** Problem description **
Beneath this instruction is a listing. Transcribe from it only the stretch from the line with "2026年8月9日（日）よる6：54～7：00" through the line with "銀のマルシェは、人生の新しい", both end lines included, exactly as written.

** Material provided **
◆ ◆ ◆ ◆ ◆ ◆ ◆

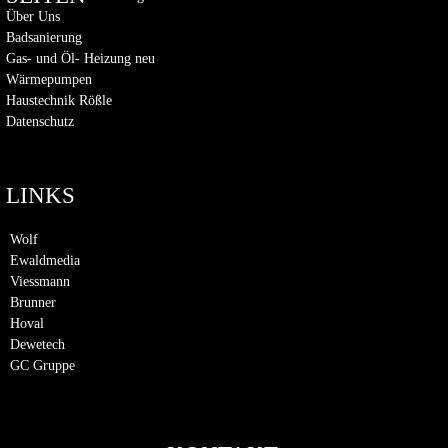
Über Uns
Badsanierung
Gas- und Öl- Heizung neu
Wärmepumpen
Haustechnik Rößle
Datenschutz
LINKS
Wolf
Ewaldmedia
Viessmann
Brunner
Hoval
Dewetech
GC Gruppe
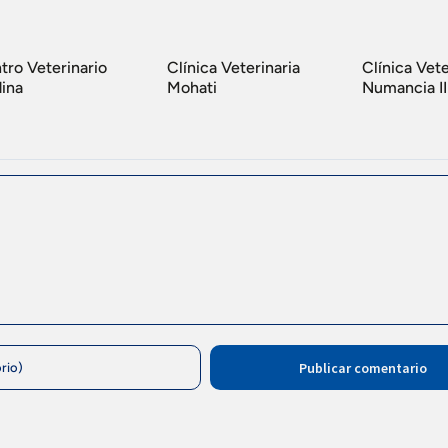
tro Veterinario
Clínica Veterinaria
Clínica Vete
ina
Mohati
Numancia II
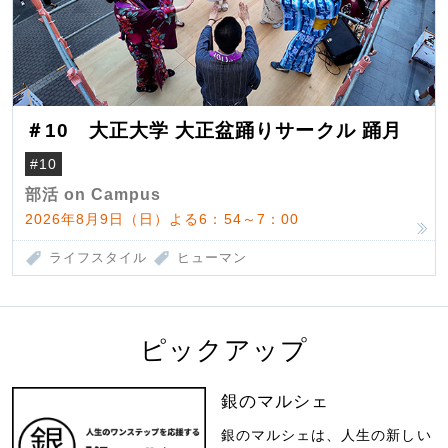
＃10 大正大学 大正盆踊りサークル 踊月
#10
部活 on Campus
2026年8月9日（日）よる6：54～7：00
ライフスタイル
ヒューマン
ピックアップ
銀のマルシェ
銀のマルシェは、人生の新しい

◆ ◆ ◆ ◆ ◆ ◆ ◆

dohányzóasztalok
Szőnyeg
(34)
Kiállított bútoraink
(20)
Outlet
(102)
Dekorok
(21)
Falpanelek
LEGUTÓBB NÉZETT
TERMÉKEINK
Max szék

◆ ◆ ◆ ◆ ◆ ◆ ◆

** Written response **
2026年8月9日（日）よる6：54～7：00
ライフスタイル
ヒューマン
ピックアップ
銀のマルシェ
銀のマルシェは、人生の新しい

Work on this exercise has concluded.